Em outros tempos, o México teve alguma apetência pela literatura portuguesa, no tempo de Octavio Paz e de Francisco Cervantes, nomeadamente pela relação com Fernando Pessoa. Foram os dois tradutores do poeta português, e a Octavio Paz (1914-1998), Nobel da Literatura em 1990, deve-se ainda o conhecido ensaio Fernando Pessoa, o Desconhecido de Si Mesmo. Por isso, os mexicanos conhecem Pessoa, mas também José Saramago, que várias vezes passou pela feira, e ainda António Lobo Antunes. Também conhecem Eça de Queiroz, mas só estão publicados no México os contos. Nos discursos de passagem de testemunho de Madrid, cidade convidada, para Portugal apareceram alguns nomes actuais como Isabela Figueiredo ou Inês Pedrosa, mas no leque de conhecidos estão ainda José Luís Peixoto, Gonçalo M. Tavares e o poeta Nuno Júdice.

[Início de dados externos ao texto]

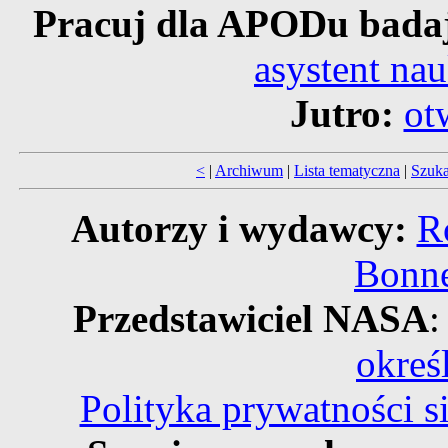
Pracuj dla APODu bada
asystent na
Jutro:
ot
<
|
Archiwum
|
Lista tematyczna
|
Szuka
Autorzy i wydawcy:
R
Bonne
Przedstawiciel NASA
:
okreś
Polityka prywatności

A comissária quis trazer escritores que não tivessem sido citados, quer nas listas que lhe enviou a organização, quer nas conversas que foi tendo ao longo destes meses. Essa era uma proposta muito redutora. Manuela Júdice quis mostrar aos mexicanos o que se fez em Portugal depois do Pessoa e do Nobel de Saramago.
Por isso, no final do dia de abertura da feira, as conferências foram de Gonçalo M. Tavares, que já tem muitos dos seus livros publicados no México e é bem conhecido e de Ricardo Araújo Pereira, que está a lançar La Enfermedad, el sufrimienti y la murete entran en un bar - Una espécie de manual de escritura humorística. Entre o público há quem conheça da Mixórdia de Temáticas e das manhãs da Rádio Comercial como Teresa Martins Dias que é professora de geografia em Colima e fala português porque viveu em Portugal, onde aliás a sua filha nasceu. Apareceu numa das sessões para conhecer o humorista português e tentar perceber como o humorista cria os seus sketches.
O primeiro dia da feira terminou à noite com um concerto da cantora portuguesa Ana Bacalhau e nos próximos dias actuarão, entre outros, Capicua, com Sara Tavares e Eva RapDiva, os Moonspell, Camané e os Dead Combo.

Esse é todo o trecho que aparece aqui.